We can also talk about the probability of some event in the past given the information we have now, like the probability that Bob murdered Steve given the fact that Steve is dead and Bob is holding the bloody knife.

Someone talked about smoking and lung cancer. That's a little different because we can't know for sure what specific mutagens caused the mutations in the cells that went on to become cancerous tumors. But usually a cell requires multiple 'insults' to become cancerous (from what I understand). Because of that, we can say that if a smoker gets lung cancer it's almost certain that some of those insults would have been from nicotine. Now maybe that same person would have gotten lung cancer if they hadn't smoked, but 1: It's unlikely and 2: it wouldn't have been the specific tumor started in the specific cell at the specific time.

Also, people never use this hyper-precise probabilistic language when they talk normally.
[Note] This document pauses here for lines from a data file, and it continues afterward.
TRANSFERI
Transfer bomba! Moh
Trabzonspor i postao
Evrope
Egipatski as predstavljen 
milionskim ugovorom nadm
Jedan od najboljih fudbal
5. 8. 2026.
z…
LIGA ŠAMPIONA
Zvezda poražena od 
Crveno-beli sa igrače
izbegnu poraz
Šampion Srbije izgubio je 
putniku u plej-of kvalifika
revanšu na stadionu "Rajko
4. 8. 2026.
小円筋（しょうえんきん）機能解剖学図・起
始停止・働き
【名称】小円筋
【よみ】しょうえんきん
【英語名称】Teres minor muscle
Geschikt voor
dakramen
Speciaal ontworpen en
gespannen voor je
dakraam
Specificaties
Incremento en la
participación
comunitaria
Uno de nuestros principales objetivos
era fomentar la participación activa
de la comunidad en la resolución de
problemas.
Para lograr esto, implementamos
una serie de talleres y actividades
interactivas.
No one says "My mom died of cancer, and the cigarettes she smoked increased the probability that that would occur before the tumor developed." They say "Cigarettes gave my mom cancer".

So really, "Global Warming caused Sandy's path through NY/NJ" is not out of synch with how we normally use those words in everyday language.
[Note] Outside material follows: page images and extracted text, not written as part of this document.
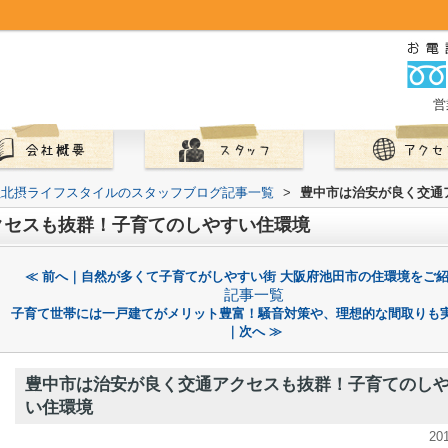
営
社北摂ライフスタイルのスタッフブログ記事一覧
>
豊中市は治安が良く交通
クセスも抜群！子育てのしやすい住環境
≪ 前へ｜自然が多くて子育てがしやすい街 大阪府池田市の住環境をご
記事一覧
子育て世帯には一戸建てがメリット豊富！騒音対策や、理想的な間取りも
｜次へ ≫
豊中市は治安が良く交通アクセスも抜群！子育てのし
い住環境
20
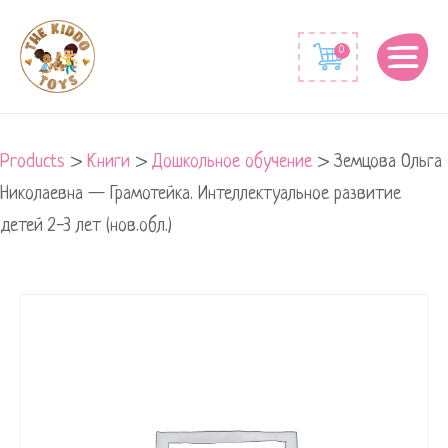
0
Products
>
Книги
>
Дошкольное обучение
>
Земцова Ольга
Николаевна — Грамотейка. Интеллектуальное развитие
детей 2-3 лет (нов.обл.)
Земцова
Ольга
Николаевна
-
Грамотейка.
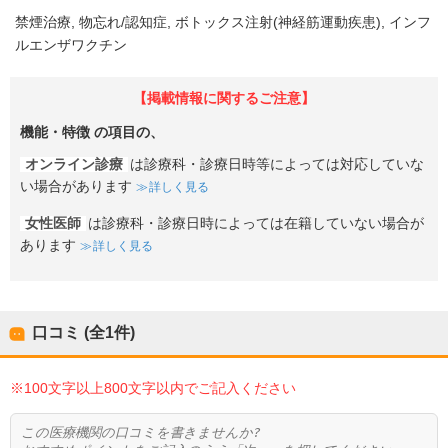
禁煙治療
物忘れ/認知症
ボトックス注射(神経筋運動疾患)
インフ
ルエンザワクチン
【掲載情報に関するご注意】
機能・特徴
の項目の、
オンライン診療
は診療科・診療日時等によっては対応していな
い場合があります
詳しく見る
女性医師
は診療科・診療日時によっては在籍していない場合が
あります
詳しく見る
口コミ (全
1
件)
※100文字以上800文字以内でご記入ください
Also, Sandy is a very unusual event in a pre-global warming climate. It seems like global warming did increase the probability of events like this in the future, and I would say that had global warming not happened, a storm like this would be extremely rare. (Whereas with global warming, this is the second year in a row where we've seen a similar storm)
Is there some literature about libertarians and climate-change denial? Because, for a group that esteems reason and free agency, I find their irrational and paranoid hatred of the mainstream of climate science to be weird. Out of the libertarians I know, the attitudes range from "it's a complete scam perpetrated for political reasons" (with no expertise or analysis of the available science) to "climate change is real, but human ingenuity ensures that it won't be a big deal and therefore does not need to be addressed". However, they otherwise place themselves amongst the camp of rational skeptics.
The Cato institute is an influential libertarian think tank, and they take tons of money from the Koch Bros specifically to deny global warming. It's about money. You could argue that libertarian philosophy doesn't have a good answer for Global Warming, but the specific reason they deny it is money, IMO. Specifically money from the Koch bros to the Cato institute.
posted by delmoi at 5:08 PM on November 6, 2012 [1 favorite]
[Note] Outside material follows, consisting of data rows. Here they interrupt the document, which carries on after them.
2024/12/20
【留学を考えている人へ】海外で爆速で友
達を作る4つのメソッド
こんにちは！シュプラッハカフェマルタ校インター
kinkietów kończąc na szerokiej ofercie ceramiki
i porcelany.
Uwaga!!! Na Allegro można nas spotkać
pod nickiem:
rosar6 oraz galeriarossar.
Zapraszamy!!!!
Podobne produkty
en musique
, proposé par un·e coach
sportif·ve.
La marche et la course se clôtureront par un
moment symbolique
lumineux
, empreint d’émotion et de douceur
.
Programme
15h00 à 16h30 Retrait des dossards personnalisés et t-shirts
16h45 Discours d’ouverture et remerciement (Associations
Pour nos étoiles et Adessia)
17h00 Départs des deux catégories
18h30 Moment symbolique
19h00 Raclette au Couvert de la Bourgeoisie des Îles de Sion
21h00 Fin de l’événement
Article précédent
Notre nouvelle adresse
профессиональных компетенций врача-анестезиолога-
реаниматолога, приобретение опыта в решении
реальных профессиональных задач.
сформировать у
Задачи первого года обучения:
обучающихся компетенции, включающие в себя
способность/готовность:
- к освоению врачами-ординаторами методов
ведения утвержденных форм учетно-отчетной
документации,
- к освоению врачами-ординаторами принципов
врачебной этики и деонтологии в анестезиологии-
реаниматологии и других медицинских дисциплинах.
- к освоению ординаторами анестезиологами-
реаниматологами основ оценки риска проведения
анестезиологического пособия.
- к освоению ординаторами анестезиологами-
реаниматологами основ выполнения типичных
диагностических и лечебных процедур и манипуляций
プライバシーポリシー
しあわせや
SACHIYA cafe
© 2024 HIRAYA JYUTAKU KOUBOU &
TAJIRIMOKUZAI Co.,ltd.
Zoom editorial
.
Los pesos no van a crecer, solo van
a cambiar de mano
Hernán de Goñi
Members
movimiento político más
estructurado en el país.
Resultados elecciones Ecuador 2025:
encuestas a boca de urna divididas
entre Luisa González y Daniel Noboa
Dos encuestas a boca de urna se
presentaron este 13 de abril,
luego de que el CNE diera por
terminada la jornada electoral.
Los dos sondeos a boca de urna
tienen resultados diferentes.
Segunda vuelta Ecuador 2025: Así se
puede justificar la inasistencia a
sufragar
Sandy was caused by climate change the way my grandmother's cancer was caused by smoking. The conditions increased the probability of the outcome, but the outcome was still a complex situation resulting from multiple factors is a chaotic system.

I have a relative who is probably dying of cancer, and other relatives who say "I told her not to smoke, she has cancer because she smoked". They are intelligent people, but many people really don’t like ambiguity. (Is that the right word?)
posted by bongo_x at 10:11 AM on November 7, 2012 [1 favorite]


Business warned to prepare for catastrophic impacts: New climate change report from PwC says radical action needed to decarbonise the global economy and warns investors to consider negative outcomes on certain investments
posted by homunculus at 10:32 AM on November 7, 2012 [2 favorites]


On the Cold Front
posted by homunculus at 1:06 PM on November 8, 2012


I have a relative who is probably dying of cancer, and other relatives who say "I told her not to smoke, she has cancer because she smoked". They are intelligent people, but many people really don’t like ambiguity. (Is that the right word?)
No, that's just the way people talk about probability in real life. For some reason, people just don't want to do that with global warming because the right wing has made talking about global warming as a real thing into a cultural taboo.